→ **Instructions for the task**: Return only the tail of the data below, word for word: the line with "Tel.: +971 6 5575507" and each line after it through the final one.

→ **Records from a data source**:
=====

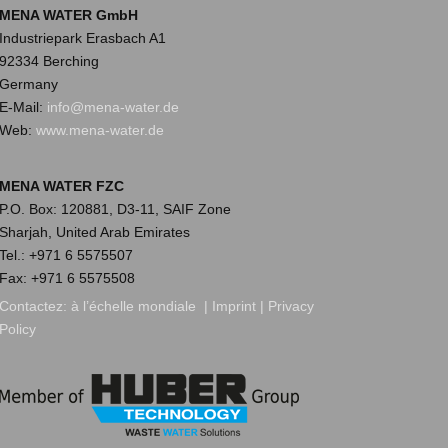
MENA WATER GmbH
Industriepark Erasbach A1
92334 Berching
Germany
E-Mail:
info@mena-water.de
Web:
www.mena-water.de
MENA WATER FZC
P.O. Box: 120881, D3-11, SAIF Zone
Sharjah, United Arab Emirates
Tel.: +971 6 5575507
Fax: +971 6 5575508
Contactez:
à l’échelle mondiale
|
Imprint
|
Privacy
Policy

=====

→ **Answer to this task**:
Tel.: +971 6 5575507
Fax: +971 6 5575508
Contactez:
à l’échelle mondiale
|
Imprint
|
Privacy
Policy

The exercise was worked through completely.